We propose a new approach to the verification of epis-temic properties of programs. First, we introduce the new " program-epistemic " logic L PK , which is strictly richer and more general than similar formalisms appearing in the literature. To solve the verification problem in an efficient way, we introduce a translation from our language L PK into first-order logic. Then, we show and prove correct a reduction from the model checking problem for program-epistemic formulas to the satisfiability of their first-order translation. Both our logic and our translation can handle richer specification w.r.t. the state of the art, allowing us to express the knowledge of agents about facts pertaining to programs (i.e., agents' knowledge before and after a program is executed). Furthermore, we implement our translation in Haskell in a general way (i.e., independently of the programs in the logical statements), and we use existing SMT-solvers to check satisfaction of L PK formulas on a benchmark example in the AI/agency field.
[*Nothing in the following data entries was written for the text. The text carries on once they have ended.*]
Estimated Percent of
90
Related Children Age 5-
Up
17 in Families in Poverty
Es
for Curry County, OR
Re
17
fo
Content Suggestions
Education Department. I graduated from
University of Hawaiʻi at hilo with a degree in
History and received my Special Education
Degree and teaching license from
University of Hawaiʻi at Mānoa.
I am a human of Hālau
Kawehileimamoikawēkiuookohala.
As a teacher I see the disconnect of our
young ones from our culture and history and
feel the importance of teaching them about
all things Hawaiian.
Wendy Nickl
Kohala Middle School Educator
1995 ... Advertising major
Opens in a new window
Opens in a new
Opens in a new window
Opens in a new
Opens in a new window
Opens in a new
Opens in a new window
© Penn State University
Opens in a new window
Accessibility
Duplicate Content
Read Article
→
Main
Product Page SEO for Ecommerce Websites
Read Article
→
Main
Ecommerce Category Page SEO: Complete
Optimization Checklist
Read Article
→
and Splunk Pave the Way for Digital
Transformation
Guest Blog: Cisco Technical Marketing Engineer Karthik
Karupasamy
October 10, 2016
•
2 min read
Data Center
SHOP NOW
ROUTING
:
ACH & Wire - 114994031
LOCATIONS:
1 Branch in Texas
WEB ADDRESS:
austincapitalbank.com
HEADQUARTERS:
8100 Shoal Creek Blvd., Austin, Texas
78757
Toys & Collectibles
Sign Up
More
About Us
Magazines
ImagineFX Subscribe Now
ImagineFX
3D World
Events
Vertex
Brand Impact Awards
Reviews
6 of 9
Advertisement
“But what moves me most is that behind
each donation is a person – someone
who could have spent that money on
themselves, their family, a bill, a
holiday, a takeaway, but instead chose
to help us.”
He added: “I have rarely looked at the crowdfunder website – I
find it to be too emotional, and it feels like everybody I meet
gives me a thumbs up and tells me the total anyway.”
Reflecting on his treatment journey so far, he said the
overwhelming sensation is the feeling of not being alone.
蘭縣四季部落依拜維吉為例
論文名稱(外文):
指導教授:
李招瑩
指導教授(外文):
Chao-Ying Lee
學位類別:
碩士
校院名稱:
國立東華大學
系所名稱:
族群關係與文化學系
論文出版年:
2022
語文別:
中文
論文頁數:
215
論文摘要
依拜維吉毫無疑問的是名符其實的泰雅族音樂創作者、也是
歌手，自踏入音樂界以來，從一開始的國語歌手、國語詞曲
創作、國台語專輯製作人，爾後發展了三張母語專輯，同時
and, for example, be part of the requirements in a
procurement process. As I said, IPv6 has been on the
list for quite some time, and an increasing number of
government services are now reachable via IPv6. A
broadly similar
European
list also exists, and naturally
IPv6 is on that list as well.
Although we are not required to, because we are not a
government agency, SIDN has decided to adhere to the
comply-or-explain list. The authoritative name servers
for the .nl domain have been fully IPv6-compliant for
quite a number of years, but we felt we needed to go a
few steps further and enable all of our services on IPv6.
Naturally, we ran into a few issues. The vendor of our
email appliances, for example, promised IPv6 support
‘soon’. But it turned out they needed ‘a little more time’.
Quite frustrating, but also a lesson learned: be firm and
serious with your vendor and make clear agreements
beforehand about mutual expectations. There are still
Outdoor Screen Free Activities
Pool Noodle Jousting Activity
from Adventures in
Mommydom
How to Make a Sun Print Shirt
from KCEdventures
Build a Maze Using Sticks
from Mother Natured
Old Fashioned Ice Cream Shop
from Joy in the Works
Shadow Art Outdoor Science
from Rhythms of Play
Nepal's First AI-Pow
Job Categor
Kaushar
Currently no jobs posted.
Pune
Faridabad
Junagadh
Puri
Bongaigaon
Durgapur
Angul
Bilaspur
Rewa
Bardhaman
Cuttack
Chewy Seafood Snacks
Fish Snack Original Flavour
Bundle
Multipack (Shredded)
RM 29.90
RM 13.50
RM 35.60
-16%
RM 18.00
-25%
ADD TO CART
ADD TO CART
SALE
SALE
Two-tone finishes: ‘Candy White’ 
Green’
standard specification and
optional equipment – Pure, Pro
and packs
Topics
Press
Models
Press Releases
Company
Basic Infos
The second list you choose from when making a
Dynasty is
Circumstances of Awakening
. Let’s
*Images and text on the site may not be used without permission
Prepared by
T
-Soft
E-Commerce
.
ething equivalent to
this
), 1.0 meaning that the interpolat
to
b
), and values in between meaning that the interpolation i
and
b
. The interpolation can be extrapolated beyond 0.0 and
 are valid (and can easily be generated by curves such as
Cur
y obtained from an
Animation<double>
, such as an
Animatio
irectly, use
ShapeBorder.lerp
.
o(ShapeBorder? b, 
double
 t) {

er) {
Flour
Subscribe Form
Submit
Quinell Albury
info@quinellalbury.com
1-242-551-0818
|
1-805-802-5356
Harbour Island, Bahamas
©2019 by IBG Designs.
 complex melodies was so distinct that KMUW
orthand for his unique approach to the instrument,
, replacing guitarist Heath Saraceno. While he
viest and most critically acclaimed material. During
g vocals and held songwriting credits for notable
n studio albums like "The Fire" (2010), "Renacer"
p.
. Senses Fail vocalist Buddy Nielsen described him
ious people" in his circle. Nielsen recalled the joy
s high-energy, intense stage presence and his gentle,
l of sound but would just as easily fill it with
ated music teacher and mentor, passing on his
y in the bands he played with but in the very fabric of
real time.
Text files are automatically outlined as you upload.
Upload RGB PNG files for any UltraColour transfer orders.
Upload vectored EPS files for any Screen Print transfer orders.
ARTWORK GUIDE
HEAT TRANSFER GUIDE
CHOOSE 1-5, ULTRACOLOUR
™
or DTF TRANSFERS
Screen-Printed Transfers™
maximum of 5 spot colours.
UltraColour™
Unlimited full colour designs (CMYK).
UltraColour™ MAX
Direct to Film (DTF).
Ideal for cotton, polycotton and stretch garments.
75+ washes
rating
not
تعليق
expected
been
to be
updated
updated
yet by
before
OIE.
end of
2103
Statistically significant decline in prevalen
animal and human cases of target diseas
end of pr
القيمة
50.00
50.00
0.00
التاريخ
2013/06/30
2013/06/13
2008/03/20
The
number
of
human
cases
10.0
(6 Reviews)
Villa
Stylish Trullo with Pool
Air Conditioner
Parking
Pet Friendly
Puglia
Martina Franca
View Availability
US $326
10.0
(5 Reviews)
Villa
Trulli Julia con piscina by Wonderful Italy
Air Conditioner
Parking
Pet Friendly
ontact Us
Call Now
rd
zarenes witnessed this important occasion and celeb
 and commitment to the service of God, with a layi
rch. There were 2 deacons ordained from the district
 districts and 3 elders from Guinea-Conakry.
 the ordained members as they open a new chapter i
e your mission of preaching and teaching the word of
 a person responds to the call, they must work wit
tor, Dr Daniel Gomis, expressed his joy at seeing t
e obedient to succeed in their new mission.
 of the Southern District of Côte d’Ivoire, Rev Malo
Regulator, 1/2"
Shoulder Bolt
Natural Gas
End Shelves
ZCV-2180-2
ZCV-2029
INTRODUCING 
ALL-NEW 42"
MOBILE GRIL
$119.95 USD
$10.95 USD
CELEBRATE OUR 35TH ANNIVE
We introduce a new framework, TrackDev, for encoding and analysing the tracing or "tracking" of an entity (e.g., a device) via its executions of a protocol or its usages of a system. TrackDev considers multiple dimensions combined: whether the attacker is active or passive, whether an entity is trackable in its every single appearances or just in a compound set thereof, and whether the entity can be explicitly or implicitly identified. TrackDev can be applied to most identification-based systems. TrackDev is to be applied in practice, over actual executions of systems; to this end, we test TrackDev on real-life traffic for two well-known protocols, the LoRaWAN Join and the 5G handovers, showing new trackability attacks therein and proposing countermeasures. We study the strength of TrackDev's various trackability properties and show that many of our notions are incomparable amongst each other, thus justifying the fine-grained nature of TrackDev. Finally, we detail how the main thrust of TrackDev can be mechanised in formal-verification tools, without any loss; we exemplify this fully on the LoRaWAN Join, in the Tamarin prover. In this process, we also uncover and discuss within two important aspects: (a) TrackDev’s separation between "explicit" and "implicit" trackability offers new formal-verification insights; (b) our analyses of the LoRaWAN Join protocol in Tamarin against TrackDev as well as against existing approximations of unlinkability by Baelde et al. concretely show that the latter approximations can be coarser than our notions.